Most people are well aware of what time in the sun does to your skin, and the dangers that UVA and UVB rays pose to your health. However, if you stay indoors all day but by a window, are you still exposed to those sun rays? Can you top up your vitamin D while in the car? These are more difficult questions to which there are many myths floating around. Let’s take a look at what exactly can get through a window, and if it could have an effect on our health.
What do glass windows block?
There are three types of rays emitted from the sun – UVA, UVB and UVC. We don’t need to worry about UVC rays because these get blocked by the earth’s atmosphere. Both UVA and UVB rays can be harmful to the skin, causing a sun tan, sun burn or even cancer. However it is worth bearing in mind that we need some UVB rays to generate vitamin D.
Generally, ordinary glass such as the glass windows in your home can filter out UVB rays but not UVA sun rays. This means that sitting by the window on a sunny day will not increase your vitamin D intake – you’ll have to be outside to soak up the sun rays.

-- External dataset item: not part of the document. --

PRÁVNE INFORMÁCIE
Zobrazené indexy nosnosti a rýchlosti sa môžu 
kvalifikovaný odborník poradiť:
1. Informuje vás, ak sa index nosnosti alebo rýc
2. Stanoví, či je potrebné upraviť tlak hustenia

However, you would still be exposed to UVA rays which are responsible for sun tans and freckles, and could cause long term damage.
This has led to dermatologists recommending that people should protect themselves from sunlight if they will be by a window for a long period of time – such as driving in a car. A study reported in the New York Times found that 74% of people at a skin cancer clinic had tumours on the driving side of their body, posing a possible link between the amount of time spent driving in the sun and developing skin cancer.
So can you burn through windows?
A double glazed window will block the majority of the sun’s UV rays, but not all of them. Glass blocks the most harmful rays which usually cause sunburn, so it is very unlikely that you’ll get burnt from sitting in your conservatory for a couple of hours. However, remember that some sun rays do get through glass, and although exposure to them may not result in sunburn, they can penetrate deep and cause skin damage.
Of course, in the UK climate it is unlikely we’d be basking in sunlight for long! But if you are worried about skin damage, in the summer you should wear sunscreen every day even if you don’t go outside.